Case Study

Establishing a Leadership University

The Problem

A large public utility company recognized the need to create a generation of world class leaders, elevate value creation, and sharpen their competitive edge. While current leaders had strong technical expertise, to achieve operational excellence and maintain strong market share, they needed to build leaders who could use this technical expertise to be responsive to customers and more strongly results-oriented.

The company was looking for a partner with robust empirical research on leadership competencies and a strong, results-focused methodology for developing leadership capability. They also needed someone who would build custom solutions around the company’s specific needs. The company selected The RBL Group as their partner in architecting and delivering a leadership university.

The Solution

The project rolled out in four phases. The first phase focused on making sure the strategy and goals for the leadership university were clearly identified and aligned with business outcomes. This phase also involved work to articulate and formalize the key attributes that make the company’s leaders uniquely aligned to external stakeholders expectations.

During Phase 2, the company worked with RBL to create the program’s curriculum architecture (who gets taught what, when, and how) and establish the appropriate organizational structure, resources, metrics, and timelines. Decisions like which skills and competencies to focus on at which level, what the right mix of internal and external trainers, as well as where the university interfaces with the rest of the organization, what funding it would receive, etc. were all weighed in light of the strategic intent and needed outcomes and metrics.

Phase 3 consisted of designing the key flagship programs for different talent pools (senior executive, director, manager, high-potential) and creating an implementation plan. Programs contained a mix of action-learning projects, in-class instruction, assessments and individual coaching, and were designed to help leaders learn, apply, and build on core concepts over time. Each learning module included a visit to another company renowned for its excellence in the topic being explored.

 

During the fourth stage, the company deployed the programs, measured results, and communicated the results to key stakeholders to help support the investment in leadership. RBL facilitators were part of the delivery teams for all levels for the first three years, gradually building internal capability and certifying internal delivery teams. Module-level and program-level feedback helped refine and adapt the programs and ensured impact. Action-learning projects were strongly supported internally with processes to make sure the projects get executed and were measured for impact. The annual showcase of the action-learning projects serves as an incentive to participants and a way to communicate the investment and business impact both throughout the business and in the broader government and business community.

The Outcome

In the last four years, the company has deployed programs for over 400 participants, building a robust pipeline of leaders capable of meeting business challenges and delivering stakeholder results. The leadership university has raised the profile of the company in the region, including becoming an employer-of-choice in the region.

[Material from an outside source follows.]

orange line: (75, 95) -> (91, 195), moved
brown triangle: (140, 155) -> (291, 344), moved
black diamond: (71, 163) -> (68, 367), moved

One of the key measures of success was the impact on operational excellence and maintaining market share. Action-learning projects were the most direct way to track the financial impact of the programs on these goals.

Over the past 4 years of the program, more than 100 action learning projects have been completed. One successful action learning project had a goal to optimize auxiliary power consumption in steam power plants. The project team created a process and database monitoring system to measure and manage consumption across the plant. An initial pilot at a single plant saved the company $2.5 million over the year. This successful outcome led to recognition from the CEO and approval for implementation across all steam power plants. Projected cost savings from the company-wide implementation ranged from $16 million - $46 million a year.